### EXERCISE GOAL
Write out exactly the lines below starting at the one containing "January 3, 2026 at 20:17" and ending at the one containing "Policy deta". Omit every picture.

Stored data entries
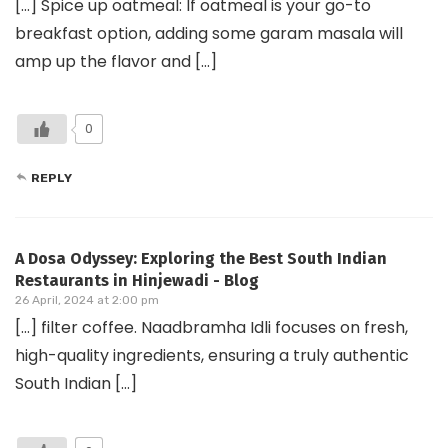
[…] Spice up oatmeal: If oatmeal is your go-to
breakfast option, adding some garam masala will
amp up the flavor and […]
0
REPLY
A Dosa Odyssey: Exploring the Best South Indian
Restaurants in Hinjewadi - Blog
26 April, 2024 at 2:00 pm
[…] filter coffee. Naadbramha Idli focuses on fresh,
high-quality ingredients, ensuring a truly authentic
South Indian […]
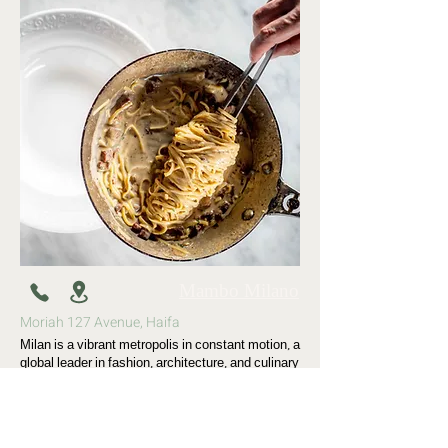
Mambo Milano
Moriah 127 Avenue, Haifa
Milan is a vibrant metropolis in constant motion, a
global leader in fashion, architecture, and culinary
culture. Mambo represents freedom of movement
and dance—an evening atmosphere centered
around a large bar that flows outward from the
restaurant onto a terrace with a striking green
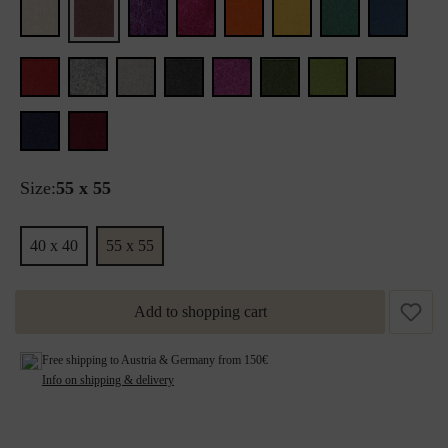
Size:
55 x 55
40 x 40
55 x 55
Add to shopping cart
Free shipping to Austria & Germany from 150€
Info on shipping & delivery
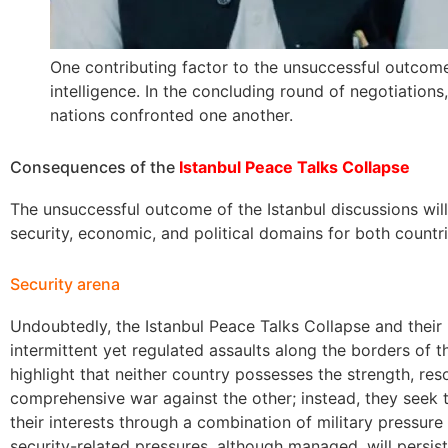
One contributing factor to the unsuccessful outcome
intelligence. In the concluding round of negotiations
nations confronted one another.
Consequences of the
Istanbul Peace Talks Collapse
The unsuccessful outcome of the Istanbul discussions will
security, economic, and political domains for both countr
Security arena
Undoubtedly, the Istanbul Peace Talks Collapse and their i
intermittent yet regulated assaults along the borders of th
highlight that neither country possesses the strength, re
comprehensive war against the other; instead, they seek 
their interests through a combination of military pressure
security-related pressures, although managed, will persis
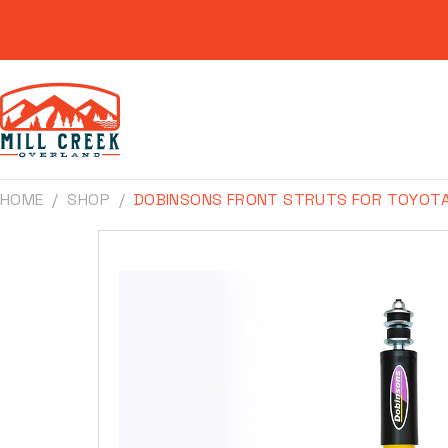
Skip to
content
HOME
SHOP
DOBINSONS FRONT STRUTS FOR TOYOTA 
Skip to
product
information
Make
Model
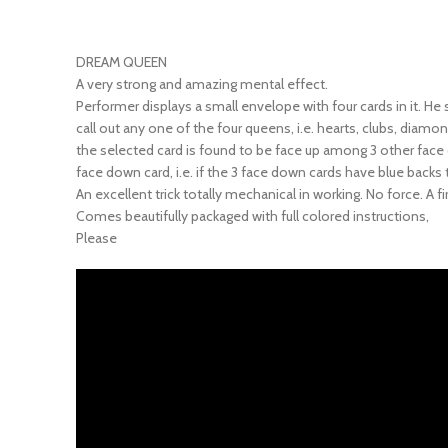
DREAM QUEEN
A very strong and amazing mental effect.
Performer displays a small envelope with four cards in it. He
call out any one of the four queens, i.e. hearts, clubs, dia
the selected card is found to be face up among 3 other face do
face down card, i.e. if the 3 face down cards have blue backs 
An excellent trick totally mechanical in working. No force. A
Comes beautifully packaged with full colored instructions,
Please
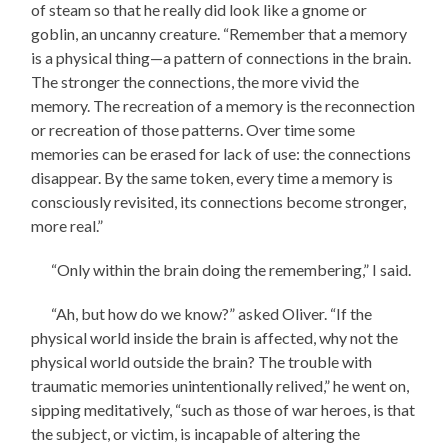
of steam so that he really did look like a gnome or
goblin, an uncanny creature. “Remember that a memory
is a physical thing—a pattern of connections in the brain.
The stronger the connections, the more vivid the
memory. The recreation of a memory is the reconnection
or recreation of those patterns. Over time some
memories can be erased for lack of use: the connections
disappear. By the same token, every time a memory is
consciously revisited, its connections become stronger,
more real.”
“Only within the brain doing the remembering,” I said.
“Ah, but how do we know?” asked Oliver. “If the
physical world inside the brain is affected, why not the
physical world outside the brain? The trouble with
traumatic memories unintentionally relived,” he went on,
sipping meditatively, “such as those of war heroes, is that
the subject, or victim, is incapable of altering the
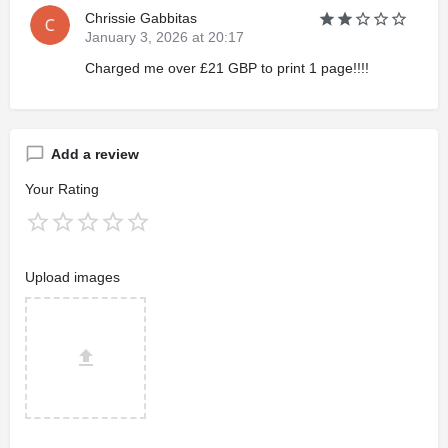
Chrissie Gabbitas
January 3, 2026 at 20:17
Charged me over £21 GBP to print 1 page!!!!
Add a review
Your Rating
Upload images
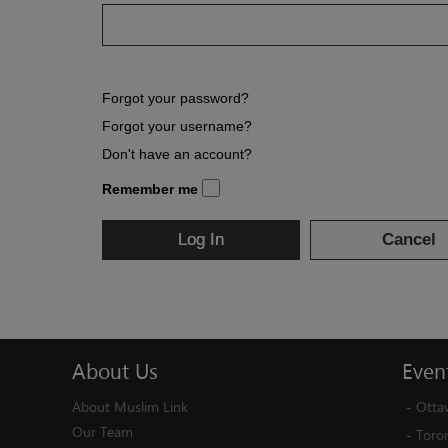
Forgot your password?
Forgot your username?
Don't have an account?
Remember me
Log In
Cancel
About
Us
Even
About Muslim Link
-
Otta
Our Team
-
Toro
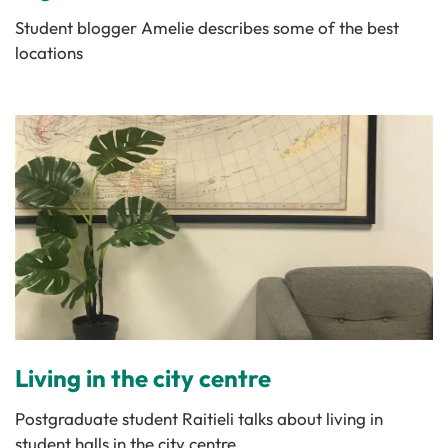
Student blogger Amelie describes some of the best
locations
Living in the city centre
Postgraduate student Raitieli talks about living in
student halls in the city centre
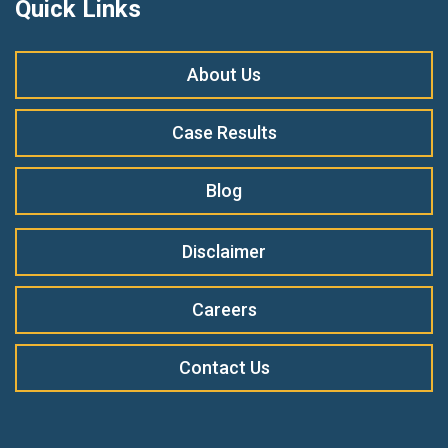
Quick Links
About Us
Case Results
Blog
Disclaimer
Careers
Contact Us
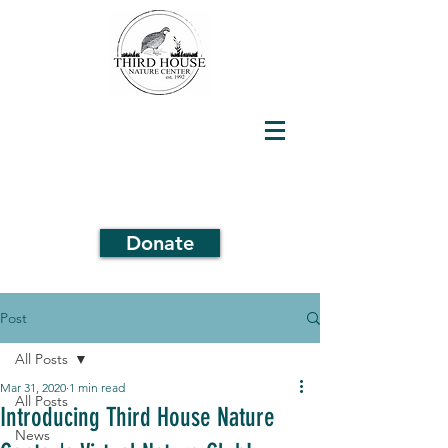
Donate
Post
All Posts
Mar 31, 2020
1 min read
All Posts
Introducing Third House Nature
News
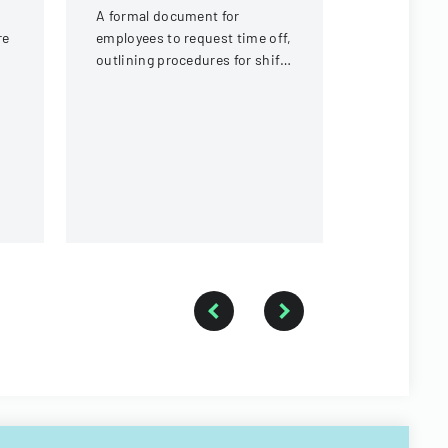
r
A formal document for
Policy deta
re
employees to request time off,
agendaed ci
outlining procedures for shift
processed 
t,
coverage and approval
commissio
process.
followed up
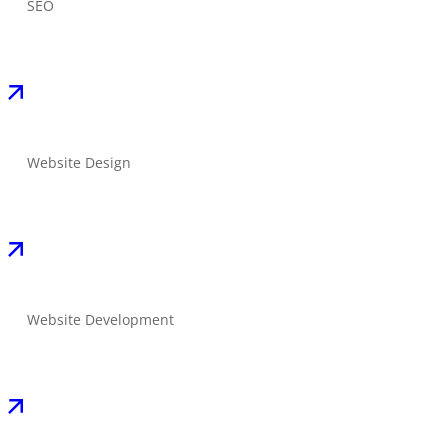
SEO
Website Design
Website Development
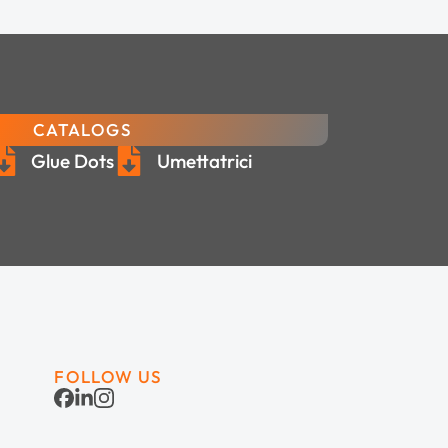
CATALOGS
Glue Dots
Umettatrici
FOLLOW US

### EXERCISE OUTPUT
January 3, 2026 at 20:17
Charged me over £21 GBP to print 1 page!!!!
Add a review
Your Rating
Upload images
Forgot your password?
Forgot your username?
Don't have an account?
Remember me
Log In
Cancel
About
Us
Even
About Muslim Link
-
Otta
Our Team
-
Toro
Student blogger Amelie describes some of the best
locations
Living in the city centre
Postgraduate student Raitieli talks about living in
student halls in the city centre
Quick Links
About Us
Case Results
Blog
Disclaimer
Careers
Contact Us
Donate
Post
All Posts
Mar 31, 2020
1 min read
All Posts
Introducing Third House Nature
News
r
A formal document for
Policy deta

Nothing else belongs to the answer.